Delta’s 2010 changes are part of the first fully consolidated schedule published following Delta’s merger with Northwest, allowing the airline to reallocate existing capacity to new routes. Delta also will maintain many of the international route reductions it announced in June in response to decreased global demand.
Delta’s new and expanded nonstop routes for summer 2010 will be focused in three regions: Trans-Pacific, trans-Atlantic and Africa.
By June 2010, Delta will add new nonstop routes from its primary US-to-Asia gateways in Detroit and Seattle and realign flights at its Tokyo-Narita hub to better match capacity to demand.
From Detroit, Delta will introduce new nonstop service to Seoul-Incheon and Hong Kong and expand service between Detroit and Shanghai. Delta has continued to position Detroit as a major gateway to Asia thanks to its strategic geographic position for millions of customers who travel between the U.S. East Coast and Asia.
At Seattle, new nonstop flights from Seattle to Beijing and Osaka will be timed for convenient connections with Delta and Alaska’s 267 combined daily departures to 64 destinations from Seattle/Tacoma, and will complement Delta’s existing daily service to Tokyo-Narita.
At Tokyo-Narita Delta will resume seasonal nonstop service between Tokyo and Salt Lake City; resume three weekly summer flights between Tokyo and Atlanta; expand capacity between Tokyo and New York-JFK; and expand service between Tokyo and Los Angeles with four additional weekly flights. With these changes, Delta will offer Narita customers more than 25 daily departures to more than 20 nonstop destinations.

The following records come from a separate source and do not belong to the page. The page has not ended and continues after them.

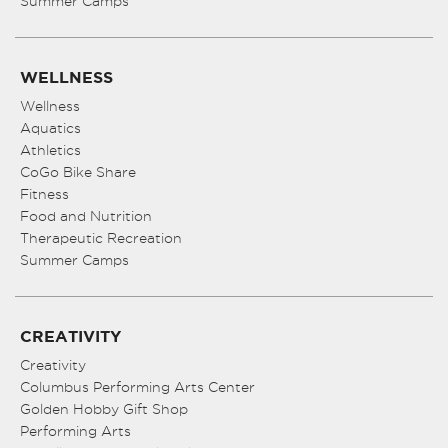
Summer Camps
WELLNESS
Wellness
Aquatics
Athletics
CoGo Bike Share
Fitness
Food and Nutrition
Therapeutic Recreation
Summer Camps
CREATIVITY
Creativity
Columbus Performing Arts Center
Golden Hobby Gift Shop
Performing Arts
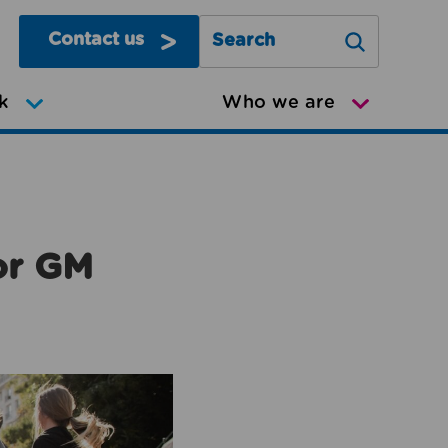
Contact us
Search Greater Manchester Mov
k
Who we are
or GM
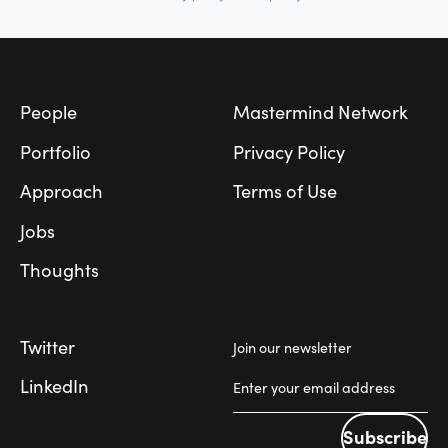
Footer
People
Mastermind Network
Portfolio
Privacy Policy
Approach
Terms of Use
Jobs
Thoughts
Twitter
Join our newsletter
LinkedIn
Subscribe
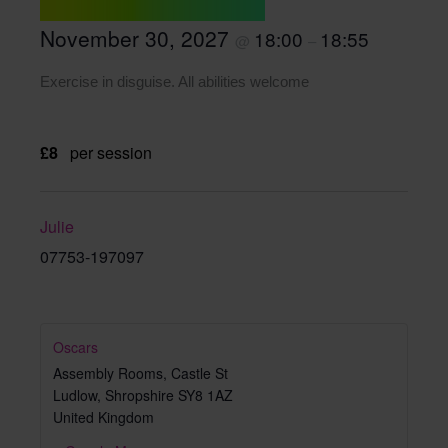
November 30, 2027
18:00
18:55
@
–
Exercise in disguise. All abilities welcome
£8
per session
Julie
07753-197097
Oscars
Assembly Rooms, Castle St
Ludlow
,
Shropshire
SY8 1AZ
United Kingdom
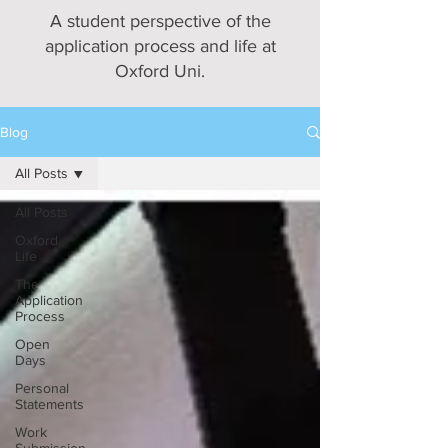
A student perspective of the
application process and life at
Oxford Uni.
Blog
All Posts
All Posts
Oxford
Life
The
Application
Process
Open
Days
Personal
Statements
Work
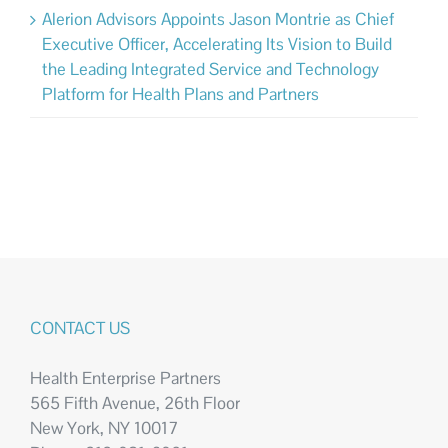
Alerion Advisors Appoints Jason Montrie as Chief
Executive Officer, Accelerating Its Vision to Build
the Leading Integrated Service and Technology
Platform for Health Plans and Partners
CONTACT US
Health Enterprise Partners
565 Fifth Avenue, 26th Floor
New York, NY 10017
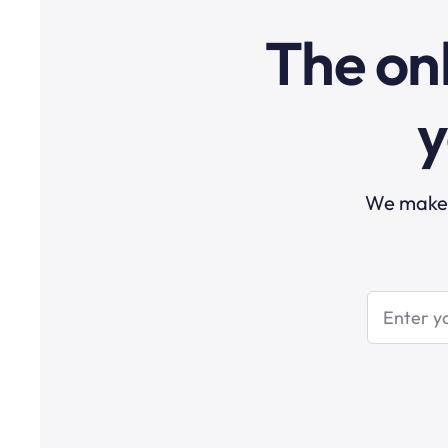
The onl
y
We make t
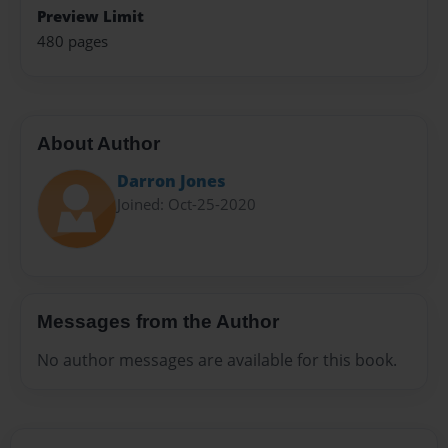
Preview Limit
480 pages
About Author
Darron Jones
Joined: Oct-25-2020
Messages from the Author
No author messages are available for this book.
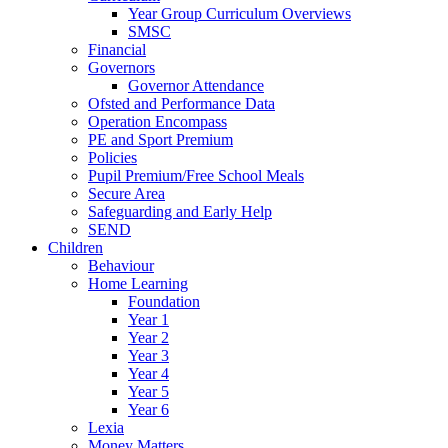
Year Group Curriculum Overviews
SMSC
Financial
Governors
Governor Attendance
Ofsted and Performance Data
Operation Encompass
PE and Sport Premium
Policies
Pupil Premium/Free School Meals
Secure Area
Safeguarding and Early Help
SEND
Children
Behaviour
Home Learning
Foundation
Year 1
Year 2
Year 3
Year 4
Year 5
Year 6
Lexia
Money Matters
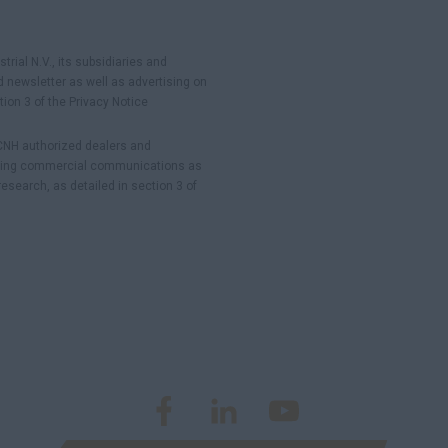
rial N.V., its subsidiaries and
 newsletter as well as advertising on
ion 3 of the Privacy Notice
 CNH authorized dealers and
ending commercial communications as
esearch, as detailed in section 3 of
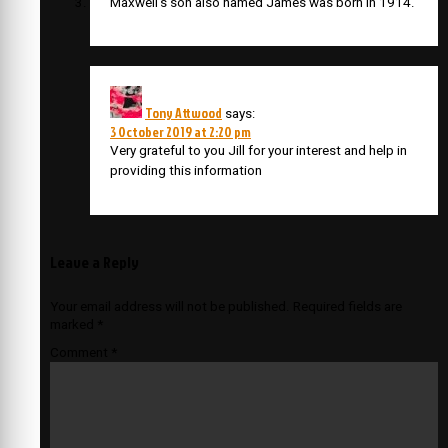
Maxwell’s son also named James was born in 1914.
Tony Attwood
says:
3 October 2019 at 2:20 pm
Very grateful to you Jill for your interest and help in
providing this information
Leave a Reply
Your email address will not be published.
Required fields are
marked
*
Comment
*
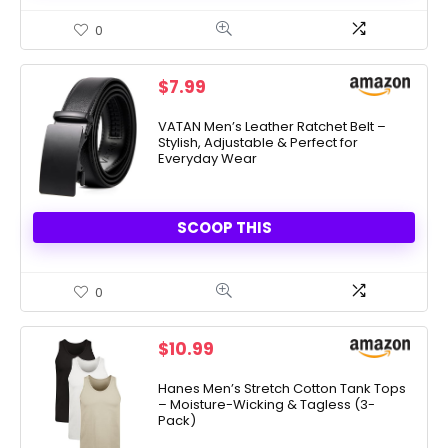
0
$
7.99
VATAN Men’s Leather Ratchet Belt –
Stylish, Adjustable & Perfect for
Everyday Wear
SCOOP THIS
0
$
10.99
Hanes Men’s Stretch Cotton Tank Tops
– Moisture-Wicking & Tagless (3-
Pack)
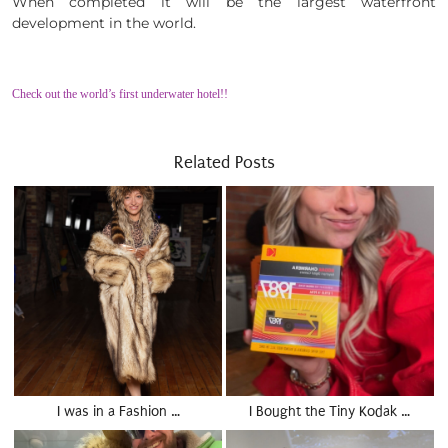
When completed it will be the largest waterfront
development in the world.
Check out the world’s first underwater hotel!!
Related Posts
I was in a Fashion …
I Bought the Tiny Kodak …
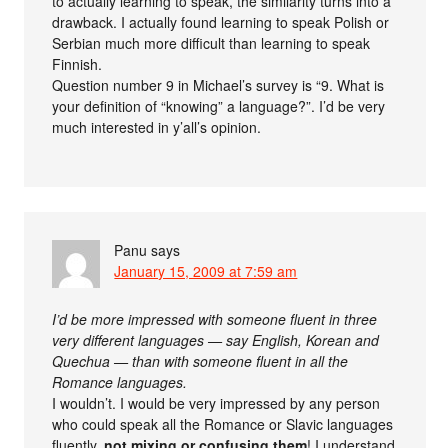
to actually learning to speak, the similarity turns into a
drawback. I actually found learning to speak Polish or
Serbian much more difficult than learning to speak
Finnish.
Question number 9 in Michael’s survey is “9. What is
your definition of “knowing” a language?”. I’d be very
much interested in y’all’s opinion.
Panu
says
January 15, 2009 at 7:59 am
I’d be more impressed with someone fluent in three
very different languages — say English, Korean and
Quechua — than with someone fluent in all the
Romance languages.
I wouldn’t. I would be very impressed by any person
who could speak all the Romance or Slavic languages
fluently,
not mixing or confusing them
! I understand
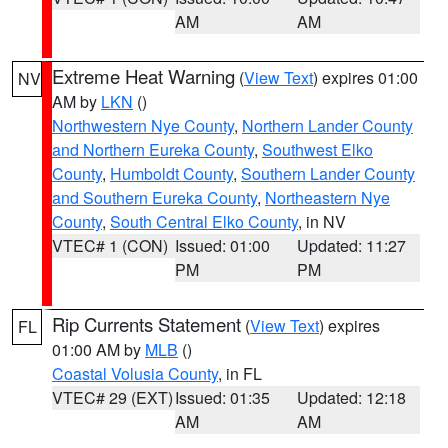
AM
AM
Extreme Heat Warning
(
View Text
) expires 01:00
NV
AM by
LKN
()
Northwestern Nye County
,
Northern Lander County
and Northern Eureka County
,
Southwest Elko
County
,
Humboldt County
,
Southern Lander County
and Southern Eureka County
,
Northeastern Nye
County
,
South Central Elko County
, in NV
VTEC# 1 (CON)
Issued: 01:00
Updated: 11:27
PM
PM
Rip Currents Statement
(
View Text
) expires
FL
01:00 AM by
MLB
()
Coastal Volusia County
, in FL
VTEC# 29 (EXT)
Issued: 01:35
Updated: 12:18
AM
AM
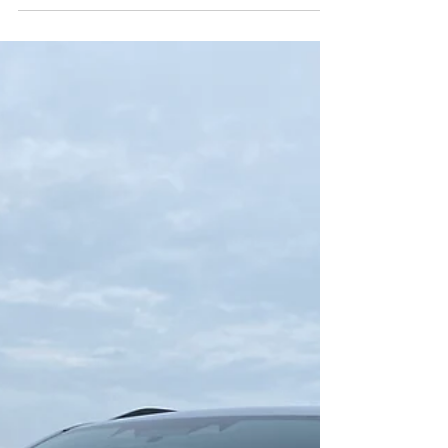
The Forester enters the hybrid world.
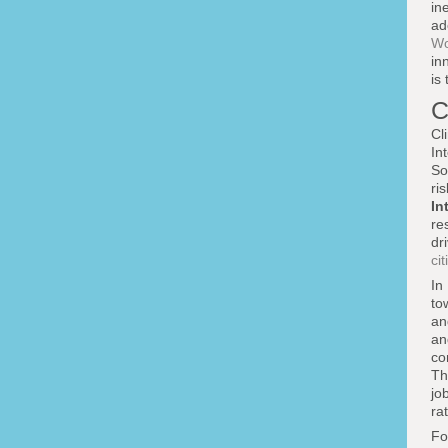
in
ad
Wo
in
is
C
Cl
In
So
ri
In
re
dr
cit
In
to
an
an
co
T
jo
ra
Fo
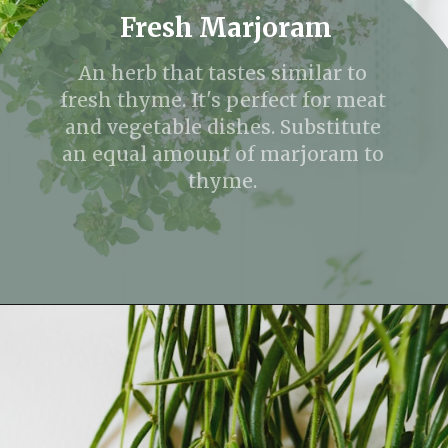
Fresh Marjoram
An herb that tastes similar to
fresh thyme. It's perfect for meat
and vegetable dishes. Substitute
an equal amount of marjoram to
thyme.
Opening
https://fitmealideas.com/substitute-for-thyme/?utm_source=discover&utm_medium=organic&utm_campaign=web_story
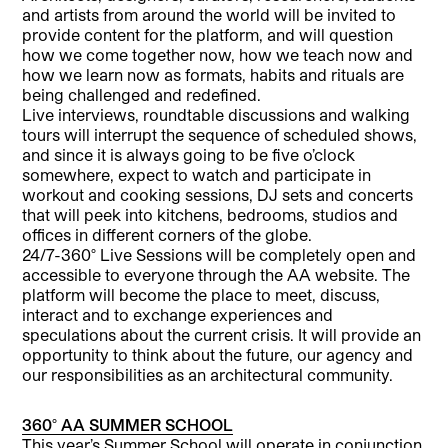
and artists from around the world will be invited to
provide content for the platform, and will question
how we come together now, how we teach now and
how we learn now as formats, habits and rituals are
being challenged and redefined.
Live interviews, roundtable discussions and walking
tours will interrupt the sequence of scheduled shows,
and since it is always going to be five o’clock
somewhere, expect to watch and participate in
workout and cooking sessions, DJ sets and concerts
that will peek into kitchens, bedrooms, studios and
offices in different corners of the globe.
24/7-360° Live Sessions will be completely open and
accessible to everyone through the AA website. The
platform will become the place to meet, discuss,
interact and to exchange experiences and
speculations about the current crisis. It will provide an
opportunity to think about the future, our agency and
our responsibilities as an architectural community.
360° AA SUMMER SCHOOL
This year’s Summer School will operate in conjunction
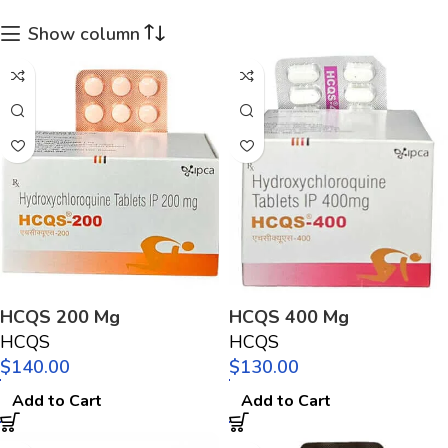
Show column
HCQS 200 Mg
HCQS 400 Mg
HCQS
HCQS
$
$
Add to Cart
Add to Cart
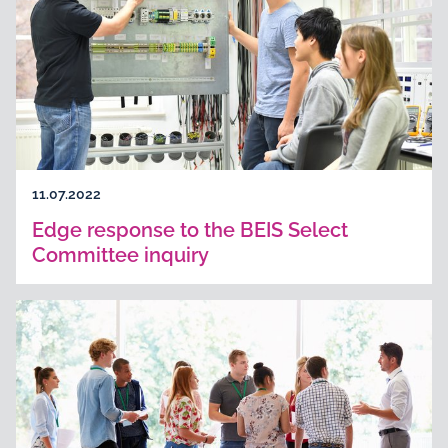
11.07.2022
Edge response to the BEIS Select
Committee inquiry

"Delta is committed to providing customers with convenient options between the most popular business and leisure destinations across Asia and our global network, connecting Asia to more points in the U.S. and beyond than any U.S. carrier,” Hauenstein said. “Since Delta’s first flight to Asia in 1987, we have become the region’s premier U.S. airline through organic growth and our merger with Northwest."